Data to process:
◇ ◇ ◇ ◇ ◇ ◇ ◇
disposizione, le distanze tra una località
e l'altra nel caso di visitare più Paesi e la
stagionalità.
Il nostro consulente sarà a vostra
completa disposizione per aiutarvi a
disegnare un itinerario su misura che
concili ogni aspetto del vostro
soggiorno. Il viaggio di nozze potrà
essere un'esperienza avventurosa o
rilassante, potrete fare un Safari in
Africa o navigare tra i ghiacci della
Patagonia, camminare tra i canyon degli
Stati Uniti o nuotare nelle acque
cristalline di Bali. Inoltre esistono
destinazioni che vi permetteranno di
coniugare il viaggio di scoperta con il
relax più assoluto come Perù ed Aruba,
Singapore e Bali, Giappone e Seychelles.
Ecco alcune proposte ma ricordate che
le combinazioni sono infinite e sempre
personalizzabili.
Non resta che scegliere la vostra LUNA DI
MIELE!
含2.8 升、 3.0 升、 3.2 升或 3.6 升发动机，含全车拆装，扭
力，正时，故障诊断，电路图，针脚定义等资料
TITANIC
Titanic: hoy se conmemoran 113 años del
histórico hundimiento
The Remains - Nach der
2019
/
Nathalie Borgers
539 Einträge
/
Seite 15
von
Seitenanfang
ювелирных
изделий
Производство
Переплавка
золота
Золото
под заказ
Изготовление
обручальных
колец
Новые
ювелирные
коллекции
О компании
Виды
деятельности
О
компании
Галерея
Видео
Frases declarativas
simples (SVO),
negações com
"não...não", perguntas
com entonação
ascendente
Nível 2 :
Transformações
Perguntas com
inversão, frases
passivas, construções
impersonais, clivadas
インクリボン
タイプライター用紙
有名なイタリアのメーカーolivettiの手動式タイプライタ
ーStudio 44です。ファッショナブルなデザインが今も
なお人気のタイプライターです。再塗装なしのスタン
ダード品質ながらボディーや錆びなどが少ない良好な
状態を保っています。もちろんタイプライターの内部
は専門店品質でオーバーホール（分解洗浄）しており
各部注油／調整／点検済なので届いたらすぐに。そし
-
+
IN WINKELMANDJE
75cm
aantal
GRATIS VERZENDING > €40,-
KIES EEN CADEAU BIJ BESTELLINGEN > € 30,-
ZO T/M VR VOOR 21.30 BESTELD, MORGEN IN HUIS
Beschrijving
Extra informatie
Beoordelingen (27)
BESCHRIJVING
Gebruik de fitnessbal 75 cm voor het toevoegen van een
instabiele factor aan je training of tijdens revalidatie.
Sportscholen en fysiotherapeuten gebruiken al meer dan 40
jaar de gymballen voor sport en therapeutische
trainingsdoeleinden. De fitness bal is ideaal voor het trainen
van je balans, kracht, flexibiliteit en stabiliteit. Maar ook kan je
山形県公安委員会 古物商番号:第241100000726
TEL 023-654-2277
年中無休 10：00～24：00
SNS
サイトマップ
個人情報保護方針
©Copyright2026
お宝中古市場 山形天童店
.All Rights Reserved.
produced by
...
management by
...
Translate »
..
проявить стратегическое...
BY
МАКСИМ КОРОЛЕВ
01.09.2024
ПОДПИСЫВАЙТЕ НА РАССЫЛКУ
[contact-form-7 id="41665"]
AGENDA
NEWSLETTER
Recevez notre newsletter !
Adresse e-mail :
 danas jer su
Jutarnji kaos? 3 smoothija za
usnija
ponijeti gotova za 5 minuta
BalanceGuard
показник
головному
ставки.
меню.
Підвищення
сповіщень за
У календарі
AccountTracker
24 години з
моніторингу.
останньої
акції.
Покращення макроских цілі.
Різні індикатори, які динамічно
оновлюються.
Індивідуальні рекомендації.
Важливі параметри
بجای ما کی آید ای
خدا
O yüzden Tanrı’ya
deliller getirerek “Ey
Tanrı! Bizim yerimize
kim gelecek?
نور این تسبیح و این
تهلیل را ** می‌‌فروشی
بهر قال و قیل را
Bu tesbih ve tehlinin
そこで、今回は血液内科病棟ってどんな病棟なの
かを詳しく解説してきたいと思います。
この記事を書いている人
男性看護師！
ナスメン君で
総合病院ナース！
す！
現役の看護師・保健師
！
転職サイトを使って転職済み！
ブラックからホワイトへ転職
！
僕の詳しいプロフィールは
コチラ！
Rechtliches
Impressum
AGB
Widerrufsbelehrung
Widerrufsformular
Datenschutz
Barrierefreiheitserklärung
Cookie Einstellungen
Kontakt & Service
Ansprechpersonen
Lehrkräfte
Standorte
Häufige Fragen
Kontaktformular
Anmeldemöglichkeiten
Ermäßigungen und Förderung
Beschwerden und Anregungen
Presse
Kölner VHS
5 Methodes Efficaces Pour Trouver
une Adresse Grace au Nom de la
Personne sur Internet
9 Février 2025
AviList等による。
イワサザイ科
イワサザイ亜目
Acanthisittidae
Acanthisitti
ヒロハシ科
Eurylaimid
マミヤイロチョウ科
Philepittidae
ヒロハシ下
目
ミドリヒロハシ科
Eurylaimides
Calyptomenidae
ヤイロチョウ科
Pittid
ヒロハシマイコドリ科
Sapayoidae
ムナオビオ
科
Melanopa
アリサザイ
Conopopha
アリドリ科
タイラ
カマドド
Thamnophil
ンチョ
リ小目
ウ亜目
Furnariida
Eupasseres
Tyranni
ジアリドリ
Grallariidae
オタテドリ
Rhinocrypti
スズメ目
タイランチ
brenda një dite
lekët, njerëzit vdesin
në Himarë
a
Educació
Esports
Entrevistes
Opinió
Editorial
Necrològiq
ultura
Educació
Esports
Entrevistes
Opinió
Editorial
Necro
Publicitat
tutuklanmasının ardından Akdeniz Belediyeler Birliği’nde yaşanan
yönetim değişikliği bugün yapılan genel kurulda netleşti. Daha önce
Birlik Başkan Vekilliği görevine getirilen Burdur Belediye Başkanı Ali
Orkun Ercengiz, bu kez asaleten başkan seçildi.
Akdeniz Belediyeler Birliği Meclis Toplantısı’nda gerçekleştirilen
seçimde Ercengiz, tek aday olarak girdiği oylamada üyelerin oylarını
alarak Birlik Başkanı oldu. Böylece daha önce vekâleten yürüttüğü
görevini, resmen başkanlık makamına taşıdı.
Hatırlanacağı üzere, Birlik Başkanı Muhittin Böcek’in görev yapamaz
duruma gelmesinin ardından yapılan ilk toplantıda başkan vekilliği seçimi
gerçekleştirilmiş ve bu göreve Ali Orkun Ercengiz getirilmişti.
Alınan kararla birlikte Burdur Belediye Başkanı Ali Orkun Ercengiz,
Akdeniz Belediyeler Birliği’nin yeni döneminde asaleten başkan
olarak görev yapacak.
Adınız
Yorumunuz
◇ ◇ ◇ ◇ ◇ ◇ ◇
Exercise brief: Looking at the data above, count each line that holds the word "Başkanı" and report the count alone.

Written response: 4